Dec 28, 2011 22:46
Mission Impossible: Ghost Protocol is pretty much what it says it's going to be -- nicely executed set pieces strung together by the flimsiest of plots. I haven't seen the others, but I get the feeling they are exactly like this, except without Jeremy Renner. Simon Pegg is fun, as always, and Paula Patton is pretty, which is for the best because she doesn't seem to be able to do much other than be pretty. But the movie is very good at being what it is: somewhat mindless entertainment accessorized by cool toys. It is mindless and it is entertaining and the toys are cool.
The Muppets is very self-aware, generally to its betterment. The constant meta is neither here nor there, but where the movie actually succeeds is in negotiating an extremely tricky viewership divide. The most successful kids entertainment appeals to adults on a different level than it does to the little people, but The Muppets has the additional sand trap of almost all of those adults having grown up with the source material and having very firm beliefs and opinions and cherished memories of it. (I'm old enough to have had the original episodes taped for me on Betamax.) The film succeeds in not only being clever in adult ways -- without being untrue to the Muppet ethos -- but also in celebrating the history and nostalgia without making the entire enterprise look like a way to milk cash from Gen-Xers and yet still appealing to actual little kids.
The cameos are good fun (granted, I was at a screening where there was a bigger reaction to Mickey Rooney than Selena Gomez) and Chris Cooper is pretty great as the villain. The Muppets themselves look good and largely sound and act like themselves and the songs are going to end up on the short list for the Oscars.
And you really don't realize how much awesomeness there is in The Swedish Chef channeling Scarface until it happens.

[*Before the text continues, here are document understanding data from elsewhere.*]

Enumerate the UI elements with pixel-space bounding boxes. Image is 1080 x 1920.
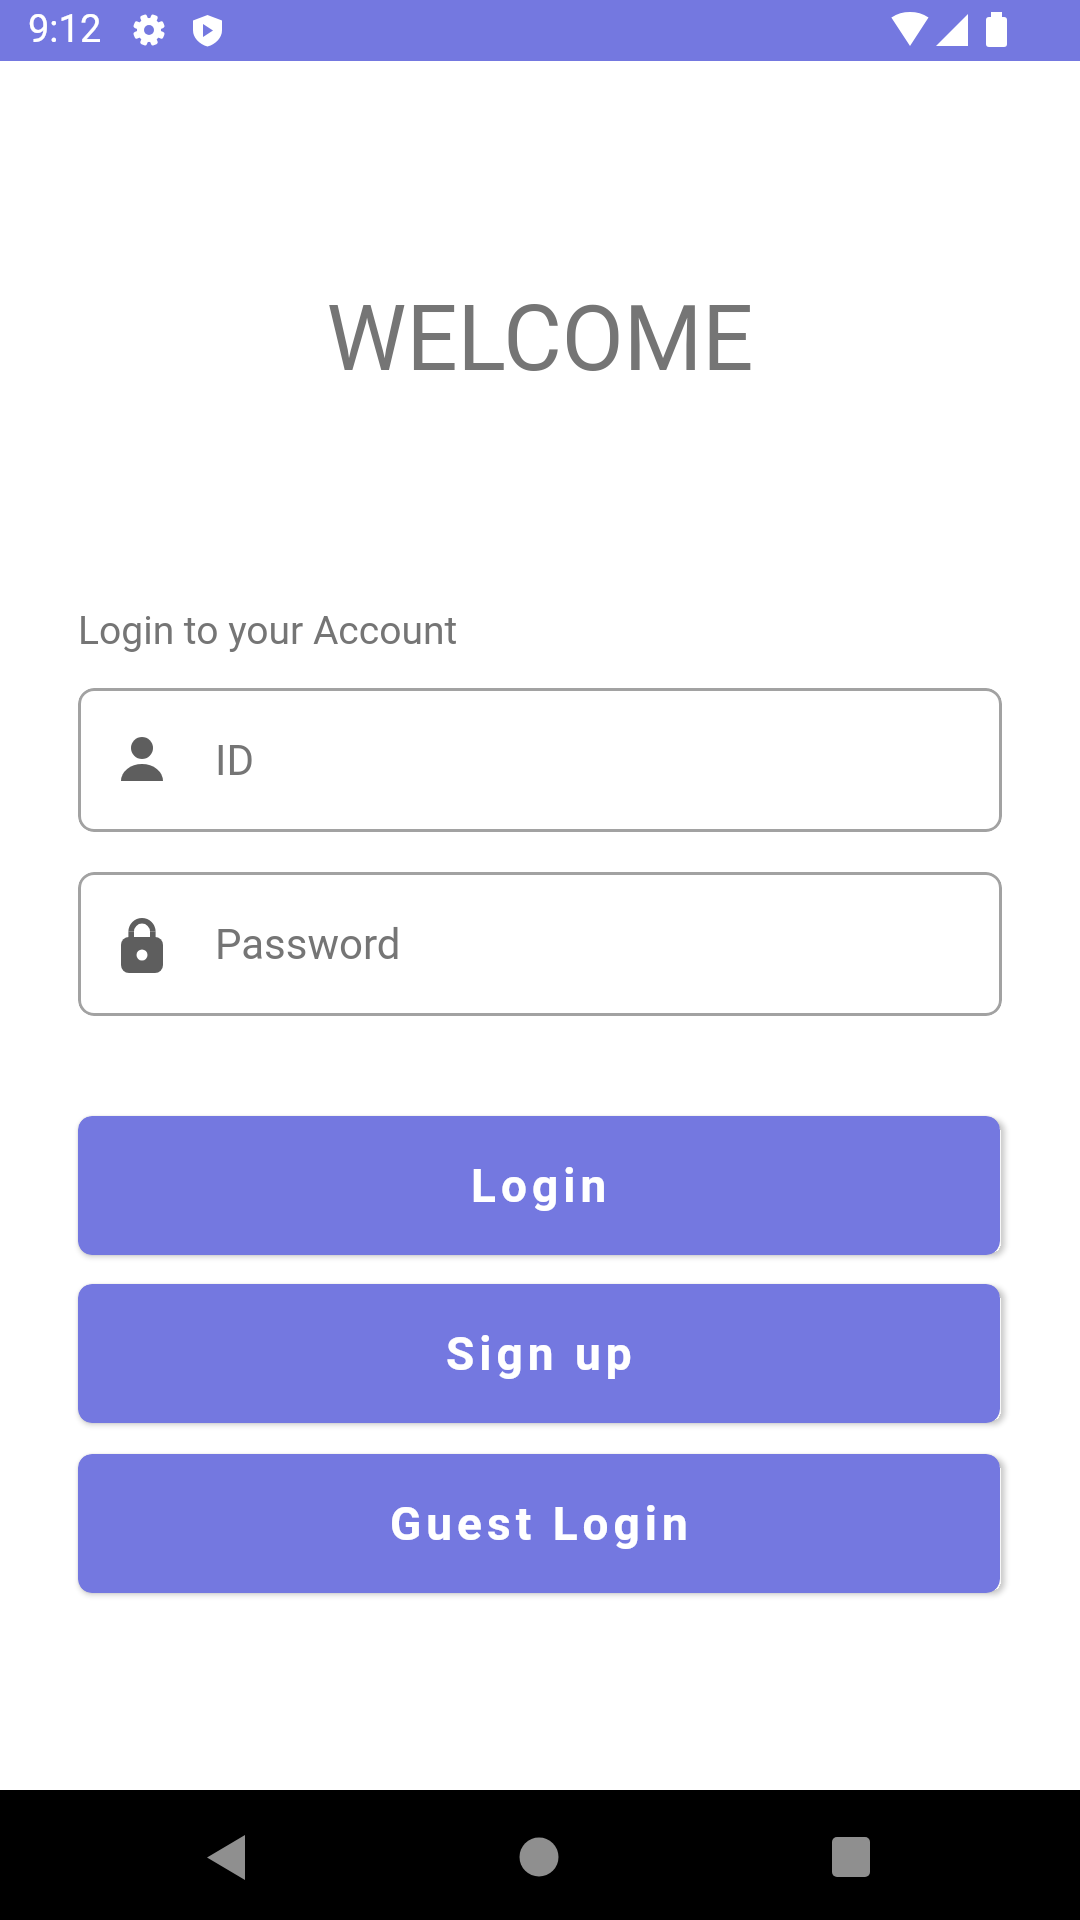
staticText: WELCOME bbox=[0, 287, 1080, 392]
button[interactable] bbox=[176, 1827, 276, 1887]
staticText: 9:12 bbox=[28, 7, 102, 52]
button[interactable]: Login bbox=[78, 1116, 1000, 1255]
staticText: Guest Login bbox=[390, 1497, 693, 1551]
button[interactable]: Password bbox=[78, 872, 1002, 1016]
button[interactable]: Guest Login bbox=[78, 1454, 1000, 1593]
staticText: ID bbox=[215, 736, 254, 785]
staticText: Login to your Account bbox=[78, 608, 458, 654]
staticText: Sign up bbox=[446, 1327, 637, 1381]
button[interactable]: Sign up bbox=[78, 1284, 1000, 1423]
button[interactable] bbox=[801, 1827, 901, 1887]
button[interactable] bbox=[489, 1827, 589, 1887]
staticText: Password bbox=[215, 920, 401, 969]
button[interactable]: ID bbox=[78, 688, 1002, 832]
staticText: Login bbox=[471, 1159, 612, 1213]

... I'm part of the crowd that got a Kindle Fire for Christmas. I'm still learning how to use it (and what's up with Amazon not including a cable to connect it to a computer and then telling me that the only way to update the software is to connect it to a computer?) and there have been a few glitches with DRM protocols insisting that the book I just bought from Amazon is not mine to read, but overall, I like it thus far. I'm not sure I'm going to commute with it, but that's a decision to be made once it has a case and can safely leave the house. In the meanwhile, I can read fanfic and watch Netflix in bed without dragging the laptop around.